I'm guessing your definition and your declaration aren't the same. The definition in the class seems like it has void as it's return type, but the one you posted returns a Paragraph reference.
words = new string[wordCount];
wordCount = para.wordCount;
Look closely. This is wrong.
(logically, not syntactically. This won't cause compiler errors, but it will cause broken code)
(your compiler errors are being caused by something else)
hmmmmmm, those 2 errors i gave you guys point the the first open curly brace in the code. i was thinking those 2 errors had to deal with that. i'm having a tough time understanding these concepts lately, just trying to get extra help. should i post all my code for you guys to look at? i have like 8 errors in total right now. would you guys be willing to analyze my code and kindly let me know my problem areas and a nudge in the right direction?

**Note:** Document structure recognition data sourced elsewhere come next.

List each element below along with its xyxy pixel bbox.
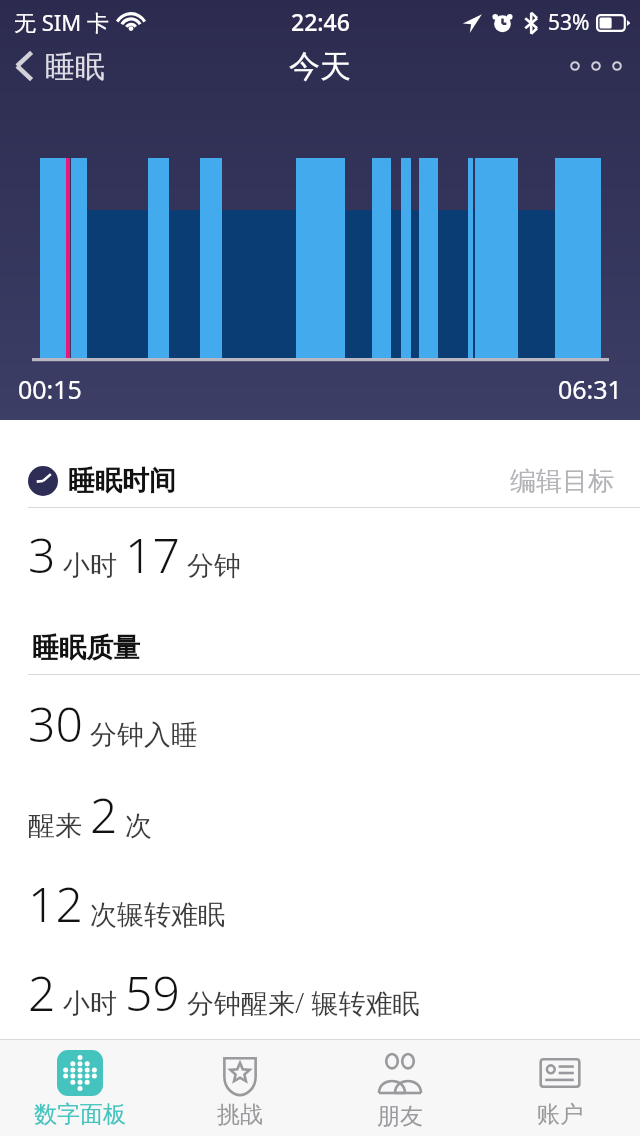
staticText: 醒来 bbox=[28, 806, 90, 843]
staticText: 06:31 bbox=[558, 372, 622, 406]
button[interactable]: 账户 bbox=[480, 1040, 640, 1136]
staticText: 小时 bbox=[56, 984, 125, 1021]
staticText: 次 bbox=[118, 806, 153, 843]
button[interactable]: 数字面板 bbox=[0, 1040, 160, 1136]
staticText: 分钟入睡 bbox=[83, 715, 199, 752]
staticText: 无 SIM 卡 bbox=[14, 7, 109, 37]
staticText: 30 bbox=[28, 691, 83, 756]
staticText: 17 bbox=[125, 522, 180, 587]
staticText: 12 bbox=[28, 871, 83, 936]
button[interactable]: 挑战 bbox=[160, 1040, 320, 1136]
staticText: 数字面板 bbox=[34, 1100, 126, 1129]
button[interactable]: More options bbox=[552, 49, 640, 83]
staticText: 朋友 bbox=[377, 1102, 423, 1130]
staticText: 挑战 bbox=[217, 1100, 263, 1129]
staticText: 睡眠质量 bbox=[32, 631, 140, 665]
staticText: 今天 bbox=[289, 47, 351, 86]
staticText: 59 bbox=[125, 960, 180, 1025]
staticText: 2 bbox=[90, 782, 118, 847]
staticText: 次辗转难眠 bbox=[83, 895, 226, 932]
button[interactable]: 睡眠时间 bbox=[0, 464, 640, 498]
staticText: 3 bbox=[28, 522, 56, 587]
button[interactable]: 朋友 bbox=[320, 1040, 480, 1136]
staticText: 睡眠 bbox=[45, 48, 105, 84]
button[interactable]: 睡眠 bbox=[0, 44, 115, 88]
button[interactable]: 编辑目标 bbox=[510, 465, 614, 498]
staticText: 22:46 bbox=[291, 6, 350, 37]
staticText: 2 bbox=[28, 960, 56, 1025]
staticText: 53% bbox=[548, 8, 590, 37]
staticText: 账户 bbox=[537, 1100, 583, 1129]
staticText: 分钟醒来/ 辗转难眠 bbox=[180, 984, 420, 1021]
staticText: 小时 bbox=[56, 546, 125, 583]
staticText: 00:15 bbox=[18, 372, 82, 406]
staticText: 睡眠时间 bbox=[68, 464, 176, 498]
staticText: 分钟 bbox=[180, 546, 242, 583]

First advice, put your code inside code tags. It provides formatting to make the code easier to read, and it also provides line numbering to make it easier for us to point you to the lines that are problems.
Second, as firedraco said, your declaration of the assignment operator in your Paragraph class returns type void, where your definition returns type Paragraph. These need to match. I'd provide specific line numbers if they were available.
i changed the assignment operater in the class to not return type void. now i'm having problems with the extraction operator lines 187-201. i'm getting 5 errors that are all in that definition.
istream &operator >>(istream &inStream, const Paragraph ¶) // if 'para' is const
{
inStream >> para.wordCount; // then you can't modify it
You should be passing para as non-const reference here (ie: remove the const keyword). The objective of the >> operator is to change it, therefore you shouldn't pass it as const.
Also:
1 2
words = new string[wordCount];
wordCount = para.wordCount;
This is still broken. (how many strings are you allocating there?)